> Task statement: From the entries that follow, copy each line containing the word "пісня".

> Material for this exercise:
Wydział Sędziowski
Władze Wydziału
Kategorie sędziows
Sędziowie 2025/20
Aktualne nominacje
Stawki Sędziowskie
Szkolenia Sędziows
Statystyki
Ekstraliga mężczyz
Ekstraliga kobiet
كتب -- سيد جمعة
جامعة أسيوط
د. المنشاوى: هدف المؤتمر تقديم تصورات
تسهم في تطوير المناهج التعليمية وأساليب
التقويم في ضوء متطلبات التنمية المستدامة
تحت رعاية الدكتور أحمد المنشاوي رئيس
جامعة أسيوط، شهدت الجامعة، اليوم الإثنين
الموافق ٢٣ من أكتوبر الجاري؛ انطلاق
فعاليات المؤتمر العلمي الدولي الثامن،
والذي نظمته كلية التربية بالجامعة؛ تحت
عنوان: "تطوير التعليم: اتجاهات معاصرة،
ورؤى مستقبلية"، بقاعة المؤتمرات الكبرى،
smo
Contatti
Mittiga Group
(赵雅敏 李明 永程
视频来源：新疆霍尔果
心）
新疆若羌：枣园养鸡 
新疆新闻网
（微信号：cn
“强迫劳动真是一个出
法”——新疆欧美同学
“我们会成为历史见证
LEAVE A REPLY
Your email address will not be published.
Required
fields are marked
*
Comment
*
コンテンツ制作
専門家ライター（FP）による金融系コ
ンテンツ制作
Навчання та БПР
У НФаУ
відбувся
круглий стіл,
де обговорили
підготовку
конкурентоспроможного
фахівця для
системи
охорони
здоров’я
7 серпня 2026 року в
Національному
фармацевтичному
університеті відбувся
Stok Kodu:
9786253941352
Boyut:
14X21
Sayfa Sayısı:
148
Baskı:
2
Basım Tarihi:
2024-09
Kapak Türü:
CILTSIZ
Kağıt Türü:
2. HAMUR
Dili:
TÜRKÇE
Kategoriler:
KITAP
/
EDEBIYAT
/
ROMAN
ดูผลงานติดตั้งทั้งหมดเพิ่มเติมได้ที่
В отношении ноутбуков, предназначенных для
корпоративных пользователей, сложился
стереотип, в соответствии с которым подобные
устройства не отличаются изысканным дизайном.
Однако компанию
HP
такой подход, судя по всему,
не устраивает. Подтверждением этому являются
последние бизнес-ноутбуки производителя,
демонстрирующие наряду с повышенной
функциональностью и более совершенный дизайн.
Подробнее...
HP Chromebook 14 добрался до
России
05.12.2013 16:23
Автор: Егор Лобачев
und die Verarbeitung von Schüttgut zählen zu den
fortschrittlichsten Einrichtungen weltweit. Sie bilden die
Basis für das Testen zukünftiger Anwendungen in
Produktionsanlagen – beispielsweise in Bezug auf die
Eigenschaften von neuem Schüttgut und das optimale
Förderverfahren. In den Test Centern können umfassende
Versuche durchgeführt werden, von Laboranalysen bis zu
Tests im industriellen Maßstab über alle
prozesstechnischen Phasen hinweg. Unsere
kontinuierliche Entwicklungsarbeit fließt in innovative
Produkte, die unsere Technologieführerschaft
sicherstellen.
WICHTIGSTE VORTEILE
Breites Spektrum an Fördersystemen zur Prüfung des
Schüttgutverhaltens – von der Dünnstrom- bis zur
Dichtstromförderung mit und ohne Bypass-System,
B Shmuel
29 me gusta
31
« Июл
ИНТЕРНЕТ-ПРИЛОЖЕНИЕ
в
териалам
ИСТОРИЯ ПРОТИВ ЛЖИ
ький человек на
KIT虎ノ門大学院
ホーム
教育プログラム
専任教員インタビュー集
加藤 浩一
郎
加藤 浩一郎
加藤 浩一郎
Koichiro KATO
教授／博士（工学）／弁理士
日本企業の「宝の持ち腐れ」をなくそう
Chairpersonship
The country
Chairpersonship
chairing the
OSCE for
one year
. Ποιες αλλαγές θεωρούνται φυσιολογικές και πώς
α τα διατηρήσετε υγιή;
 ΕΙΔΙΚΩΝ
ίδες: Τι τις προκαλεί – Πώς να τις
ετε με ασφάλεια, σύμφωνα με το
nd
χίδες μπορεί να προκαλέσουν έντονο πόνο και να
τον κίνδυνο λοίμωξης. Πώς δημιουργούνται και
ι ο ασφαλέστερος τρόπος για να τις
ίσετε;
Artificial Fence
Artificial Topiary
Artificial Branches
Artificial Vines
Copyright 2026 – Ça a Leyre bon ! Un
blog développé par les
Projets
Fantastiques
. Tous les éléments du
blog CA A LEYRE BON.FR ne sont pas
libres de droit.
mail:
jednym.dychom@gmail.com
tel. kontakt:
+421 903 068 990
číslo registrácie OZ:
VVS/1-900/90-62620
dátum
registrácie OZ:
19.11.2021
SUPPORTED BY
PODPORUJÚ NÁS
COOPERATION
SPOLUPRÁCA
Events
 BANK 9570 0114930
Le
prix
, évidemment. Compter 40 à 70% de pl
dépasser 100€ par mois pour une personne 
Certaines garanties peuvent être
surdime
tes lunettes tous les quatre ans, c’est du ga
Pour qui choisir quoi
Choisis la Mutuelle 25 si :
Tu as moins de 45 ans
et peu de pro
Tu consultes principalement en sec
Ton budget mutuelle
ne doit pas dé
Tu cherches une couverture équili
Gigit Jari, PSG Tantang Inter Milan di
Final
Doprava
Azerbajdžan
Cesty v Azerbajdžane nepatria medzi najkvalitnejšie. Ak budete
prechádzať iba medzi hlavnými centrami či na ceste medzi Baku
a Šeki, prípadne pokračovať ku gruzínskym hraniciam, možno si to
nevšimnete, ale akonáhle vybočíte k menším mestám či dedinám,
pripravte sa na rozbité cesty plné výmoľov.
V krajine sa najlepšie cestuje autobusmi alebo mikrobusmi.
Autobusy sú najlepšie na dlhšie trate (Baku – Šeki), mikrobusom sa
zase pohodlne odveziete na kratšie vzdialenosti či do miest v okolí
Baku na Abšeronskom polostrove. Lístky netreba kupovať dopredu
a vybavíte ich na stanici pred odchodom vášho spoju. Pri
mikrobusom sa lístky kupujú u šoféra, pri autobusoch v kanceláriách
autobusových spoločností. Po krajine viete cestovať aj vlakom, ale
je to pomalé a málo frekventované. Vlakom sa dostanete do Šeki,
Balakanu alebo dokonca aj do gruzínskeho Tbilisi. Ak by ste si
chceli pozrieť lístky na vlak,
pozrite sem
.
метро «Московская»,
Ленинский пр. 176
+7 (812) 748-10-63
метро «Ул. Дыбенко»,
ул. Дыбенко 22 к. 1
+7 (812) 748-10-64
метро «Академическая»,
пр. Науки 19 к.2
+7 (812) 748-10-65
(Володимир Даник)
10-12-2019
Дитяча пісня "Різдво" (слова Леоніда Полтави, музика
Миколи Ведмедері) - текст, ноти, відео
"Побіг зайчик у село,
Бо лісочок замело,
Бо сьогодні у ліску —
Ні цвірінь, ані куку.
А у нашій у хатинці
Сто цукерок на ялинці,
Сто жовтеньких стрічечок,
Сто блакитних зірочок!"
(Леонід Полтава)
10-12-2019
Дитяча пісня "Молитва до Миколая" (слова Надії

> Response area:
Дитяча пісня "Різдво" (слова Леоніда Полтави, музика
Дитяча пісня "Молитва до Миколая" (слова Надії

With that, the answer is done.